If BlackRock doesn’t recover the money, will investors eat the loss? Don’t lose any sleep over that – it can’t happen to you. Your due diligence on your clients’ investments was thorough. Really. Don’t worry.

To read the full article by Alex Padalka of Financial Advisor IQ, click here.

5) DOL Orders Wells Fargo to Pay $22M Over Whistleblower Retaliation

Serial whistleblower

“The Labor Department on Thursday ordered Wells Fargo to pay $22 million in back wages and compensatory damages for violating whistleblower protection rules by improperly terminating a former senior manager.”

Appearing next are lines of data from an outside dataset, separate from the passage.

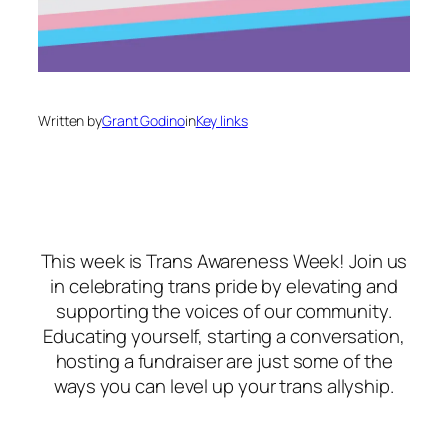
Written by
Grant Godino
in
Key links
This week is Trans Awareness Week! Join us
in celebrating trans pride by elevating and
supporting the voices of our community.
Educating yourself, starting a conversation,
hosting a fundraiser are just some of the
ways you can level up your trans allyship.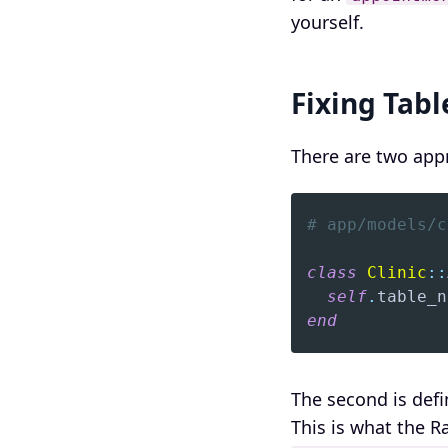
yourself.
Fixing Tab
There are two appr
# app/models/c
class
Clinic
::
self
.
table_n
end
The second is def
This is what the 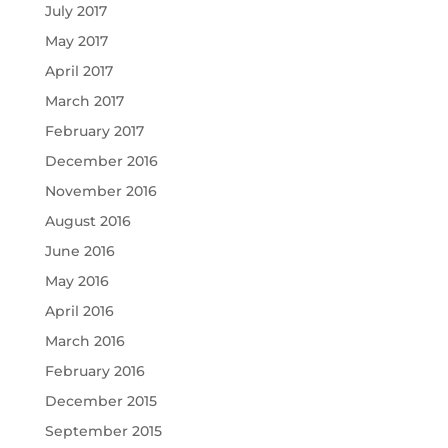
July 2017
May 2017
April 2017
March 2017
February 2017
December 2016
November 2016
August 2016
June 2016
May 2016
April 2016
March 2016
February 2016
December 2015
September 2015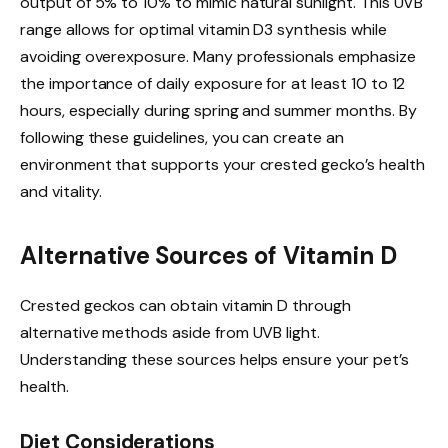
output of 5% to 10% to mimic natural sunlight. This UVB
range allows for optimal vitamin D3 synthesis while
avoiding overexposure. Many professionals emphasize
the importance of daily exposure for at least 10 to 12
hours, especially during spring and summer months. By
following these guidelines, you can create an
environment that supports your crested gecko’s health
and vitality.
Alternative Sources of Vitamin D
Crested geckos can obtain vitamin D through
alternative methods aside from UVB light.
Understanding these sources helps ensure your pet’s
health.
Diet Considerations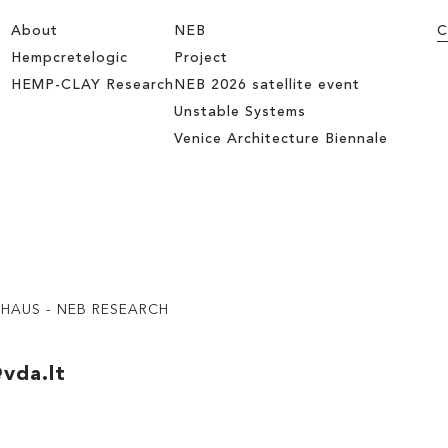
About
NEB
C
Hempcretelogic
Project
HEMP-CLAY Research
NEB 2026 satellite event
Unstable Systems
Venice Architecture Biennale
UHAUS - NEB RESEARCH
vda.lt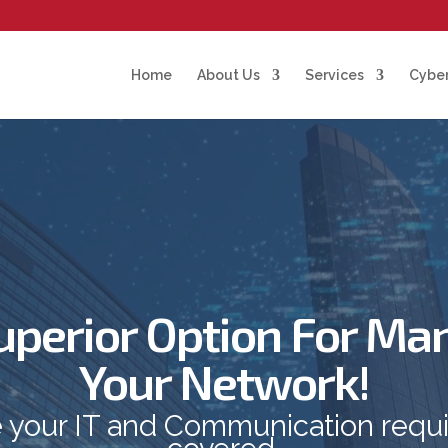
Home
About Us
Services
Cyber
uperior Option For Ma
Your Network!
 your IT and Communication requ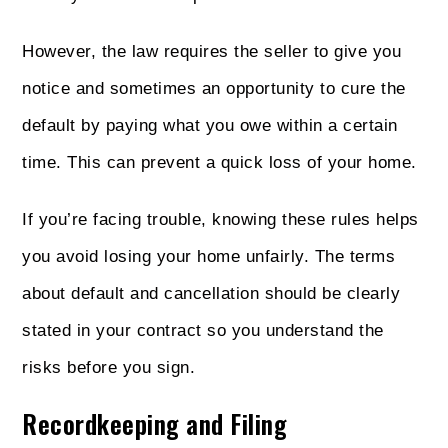
However, the law requires the seller to give you
notice and sometimes an opportunity to cure the
default by paying what you owe within a certain
time. This can prevent a quick loss of your home.
If you’re facing trouble, knowing these rules helps
you avoid losing your home unfairly. The terms
about default and cancellation should be clearly
stated in your contract so you understand the
risks before you sign.
Recordkeeping and Filing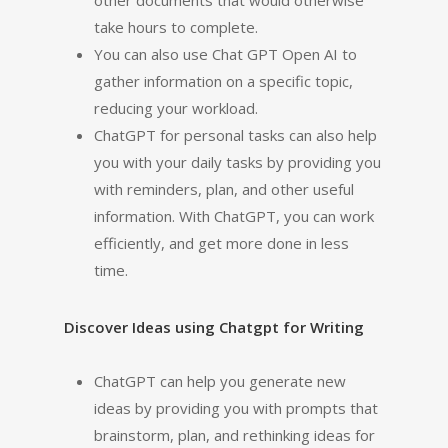
other documents that would otherwise
take hours to complete.
You can also use Chat GPT Open AI to
gather information on a specific topic,
reducing your workload.
ChatGPT for personal tasks can also help
you with your daily tasks by providing you
with reminders, plan, and other useful
information. With ChatGPT, you can work
efficiently, and get more done in less
time.
Discover Ideas using Chatgpt for Writing
ChatGPT can help you generate new
ideas by providing you with prompts that
brainstorm, plan, and rethinking ideas for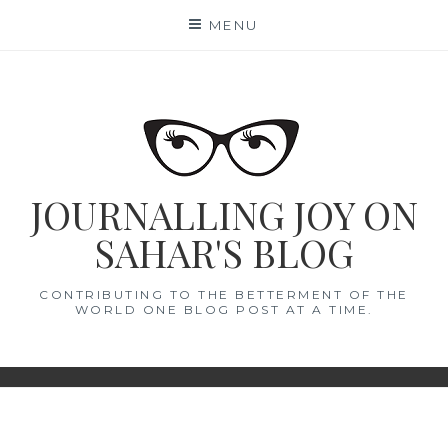
Skip
MENU
to
content
JOURNALLING JOY ON
SAHAR'S BLOG
CONTRIBUTING TO THE BETTERMENT OF THE
WORLD ONE BLOG POST AT A TIME.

“The San Francisco-based bank was ordered to pay the employee more than $22 million…”

“The senior manager had repeatedly voiced concerns to area managers and the corporate ethics line regarding conduct that violated relevant financial laws, including wire fraud, according to Labor.”

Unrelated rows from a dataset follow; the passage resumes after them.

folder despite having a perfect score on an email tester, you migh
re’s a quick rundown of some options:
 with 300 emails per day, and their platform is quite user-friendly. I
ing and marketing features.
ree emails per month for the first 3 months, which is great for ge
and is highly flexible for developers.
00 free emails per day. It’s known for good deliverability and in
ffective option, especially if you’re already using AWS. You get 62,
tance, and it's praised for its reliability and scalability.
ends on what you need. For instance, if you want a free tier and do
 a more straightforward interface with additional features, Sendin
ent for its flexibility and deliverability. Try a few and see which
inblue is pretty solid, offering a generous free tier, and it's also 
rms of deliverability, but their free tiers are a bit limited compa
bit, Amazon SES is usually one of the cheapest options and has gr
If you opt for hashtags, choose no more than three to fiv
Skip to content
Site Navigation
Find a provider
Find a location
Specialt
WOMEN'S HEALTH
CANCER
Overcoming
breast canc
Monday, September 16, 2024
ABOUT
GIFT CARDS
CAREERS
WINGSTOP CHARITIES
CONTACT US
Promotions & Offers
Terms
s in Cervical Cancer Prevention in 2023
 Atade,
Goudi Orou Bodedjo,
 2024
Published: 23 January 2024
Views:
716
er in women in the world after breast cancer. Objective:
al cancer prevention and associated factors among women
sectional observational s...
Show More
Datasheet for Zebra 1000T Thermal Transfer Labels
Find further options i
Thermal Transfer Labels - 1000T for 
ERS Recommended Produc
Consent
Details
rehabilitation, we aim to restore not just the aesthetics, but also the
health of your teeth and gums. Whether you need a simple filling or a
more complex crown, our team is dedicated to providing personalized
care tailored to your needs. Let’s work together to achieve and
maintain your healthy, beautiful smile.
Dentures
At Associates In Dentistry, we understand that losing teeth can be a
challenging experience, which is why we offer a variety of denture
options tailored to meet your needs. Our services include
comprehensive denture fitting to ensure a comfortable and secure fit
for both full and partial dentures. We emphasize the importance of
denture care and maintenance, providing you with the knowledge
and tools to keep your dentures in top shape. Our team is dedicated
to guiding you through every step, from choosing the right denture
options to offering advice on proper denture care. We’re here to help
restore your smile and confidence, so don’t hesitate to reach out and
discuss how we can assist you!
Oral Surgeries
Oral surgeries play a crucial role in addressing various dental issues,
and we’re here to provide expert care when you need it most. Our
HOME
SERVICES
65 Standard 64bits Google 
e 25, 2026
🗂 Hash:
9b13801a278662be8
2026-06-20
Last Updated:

Wells Fargo said Wednesday [Aug. 31] in a statement shared with ThinkAdvisor: “…We intend to appeal to an administrative law judge. Wells Fargo has zero tolerance for acts of retaliation, and employees are encouraged to report concerns which will be promptly and thoroughly investigated.”

Wells Fargo holds the lead for most appearances in this column. After allegations of fake diversity interviews, the undead broker and the fat pig controversy, you’d think Wells Fargo would rest on their laurels for a while.

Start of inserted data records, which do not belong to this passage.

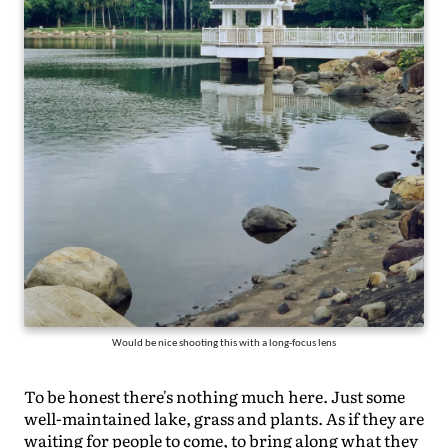
Would be nice shooting this with a long-focus lens
To be honest there's nothing much here. Just some
well-maintained lake, grass and plants. As if they are
waiting for people to come, to bring along what they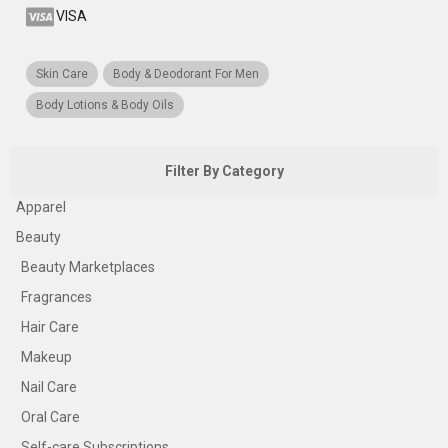
VISA
Skin Care
Body & Deodorant For Men
Body Lotions & Body Oils
Filter By Category
Apparel
Beauty
Beauty Marketplaces
Fragrances
Hair Care
Makeup
Nail Care
Oral Care
Self-care Subscriptions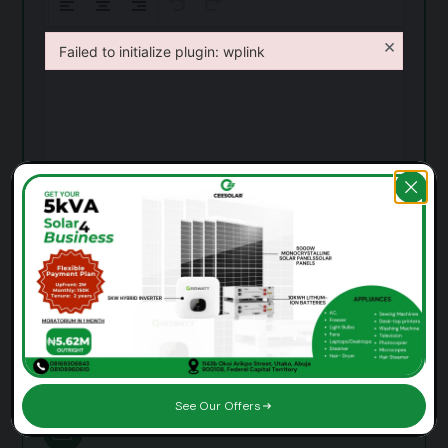
×
Failed to initialize plugin: wplink
Failed to initialize plugin: wplink
Send Message
See Our Offers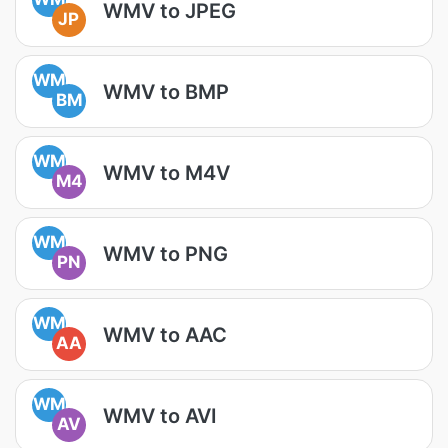
WMV to JPEG
JP
WM
WMV to BMP
BM
WM
WMV to M4V
M4
WM
WMV to PNG
PN
WM
WMV to AAC
AA
WM
WMV to AVI
AV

But why distance yourself from controversy when you can “restructure” out an employee who repeatedly blew the whistle about alleged illegal activities? Good luck proving this was just poor timing.

To read the full article by Melanie Waddell of ThinkAdvisor, click here.

6) Tippee Pleads Guilty In First Ever Cryptocurrency Insider Trading Case

Insider trading comes to crypto-world

“Damian Williams, the United States Attorney for the Southern District of New York, announced today [September 12] that NIKHIL WAHI, the brother of a former product manager at Coinbase Global, Inc. (‘Coinbase’), pled guilty to one count of conspiracy to commit wire fraud in connection with a scheme to commit insider trading in cryptocurrency assets by using confidential Coinbase information about which crypto assets were scheduled to be listed on Coinbase’s exchanges.”

“On multiple occasions between July 2021 and May 2022, after getting tips from ISHAN WAHI as to which crypto assets Coinbase was planning to list on its exchanges, NIKHIL WAHI used anonymous Ethereum blockchain wallets to acquire those crypto assets shortly before Coinbase publicly announced that it was listing these crypto assets on its exchanges.”

Jailhouse yacht club

Look out crypto bros! After all the rug pulls, collapses, pump-and-dumps and other nefarious activity in the wild and unregulated world of cryptocurrency, the DOJ steps up and puts at least one dubious character in jail.

Now watch this guy create a series of “jailhouse yacht club” NFTs and get rich, because that’s how things work in the real world.